**Instructions to follow:**
Pictures excluded, copy every record that follows exactly as it appears.

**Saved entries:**
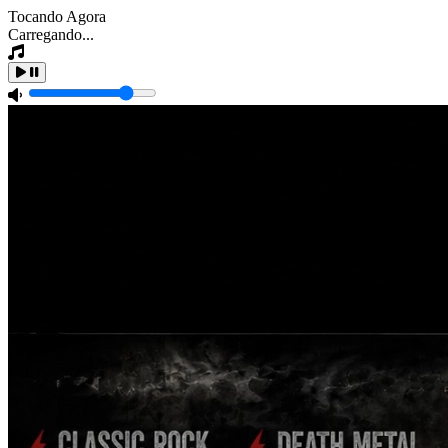
Tocando Agora
Carregando...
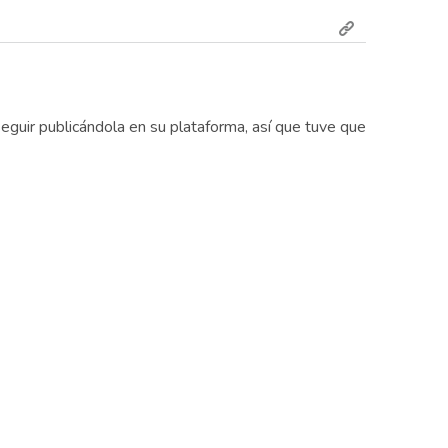
eguir publicándola en su plataforma, así que tuve que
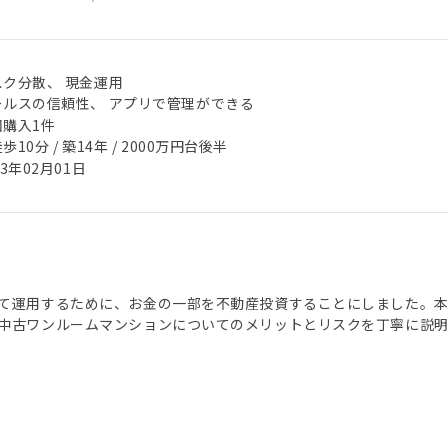
スク分散、 現金運用
ールスの信頼性、 アプリで管理ができる
回購入1件
歩10分 / 築14年 / 2000万円台後半
23年02月01日
て運用するために、お金の一部を不動産投資することにしました。
中古ワンルームマンションについてのメリットとリスクを丁寧に説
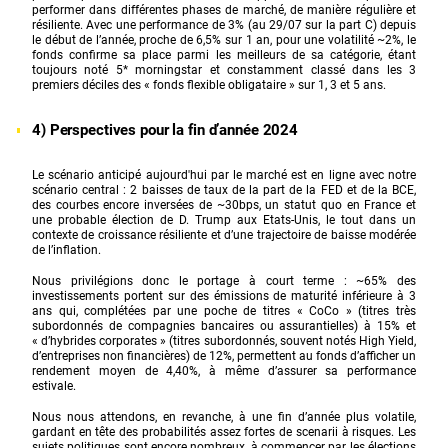
performer dans différentes phases de marché, de manière régulière et
résiliente. Avec une performance de 3% (au 29/07 sur la part C) depuis
le début de l’année, proche de 6,5% sur 1 an, pour une volatilité ~2%, le
fonds confirme sa place parmi les meilleurs de sa catégorie, étant
toujours noté 5* morningstar et constamment classé dans les 3
premiers déciles des « fonds flexible obligataire » sur 1, 3 et 5 ans.
4) Perspectives pour la fin d’année 2024
Le scénario anticipé aujourd'hui par le marché est en ligne avec notre
scénario central : 2 baisses de taux de la part de la FED et de la BCE,
des courbes encore inversées de ~30bps, un statut quo en France et
une probable élection de D. Trump aux Etats-Unis, le tout dans un
contexte de croissance résiliente et d’une trajectoire de baisse modérée
de l’inflation.
Nous privilégions donc le portage à court terme : ~65% des
investissements portent sur des émissions de maturité inférieure à 3
ans qui, complétées par une poche de titres « CoCo » (titres très
subordonnés de compagnies bancaires ou assurantielles) à 15% et
« d’hybrides corporates » (titres subordonnés, souvent notés High Yield,
d’entreprises non financières) de 12%, permettent au fonds d’afficher un
rendement moyen de 4,40%, à même d’assurer sa performance
estivale.
Nous nous attendons, en revanche, à une fin d’année plus volatile,
gardant en tête des probabilités assez fortes de scenarii à risques. Les
sujets politiques sont encore nombreux, à commencer par les élections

**Answer to the problem:**
Tocando Agora
Carregando...
eguir publicándola en su plataforma, así que tuve que
スク分散、 現金運用
ールスの信頼性、 アプリで管理ができる
回購入1件
歩10分 / 築14年 / 2000万円台後半
23年02月01日
て運用するために、お金の一部を不動産投資することにしました。
中古ワンルームマンションについてのメリットとリスクを丁寧に説
performer dans différentes phases de marché, de manière régulière et
résiliente. Avec une performance de 3% (au 29/07 sur la part C) depuis
le début de l’année, proche de 6,5% sur 1 an, pour une volatilité ~2%, le
fonds confirme sa place parmi les meilleurs de sa catégorie, étant
toujours noté 5* morningstar et constamment classé dans les 3
premiers déciles des « fonds flexible obligataire » sur 1, 3 et 5 ans.
4) Perspectives pour la fin d’année 2024
Le scénario anticipé aujourd'hui par le marché est en ligne avec notre
scénario central : 2 baisses de taux de la part de la FED et de la BCE,
des courbes encore inversées de ~30bps, un statut quo en France et
une probable élection de D. Trump aux Etats-Unis, le tout dans un
contexte de croissance résiliente et d’une trajectoire de baisse modérée
de l’inflation.
Nous privilégions donc le portage à court terme : ~65% des
investissements portent sur des émissions de maturité inférieure à 3
ans qui, complétées par une poche de titres « CoCo » (titres très
subordonnés de compagnies bancaires ou assurantielles) à 15% et
« d’hybrides corporates » (titres subordonnés, souvent notés High Yield,
d’entreprises non financières) de 12%, permettent au fonds d’afficher un
rendement moyen de 4,40%, à même d’assurer sa performance
estivale.
Nous nous attendons, en revanche, à une fin d’année plus volatile,
gardant en tête des probabilités assez fortes de scenarii à risques. Les
sujets politiques sont encore nombreux, à commencer par les élections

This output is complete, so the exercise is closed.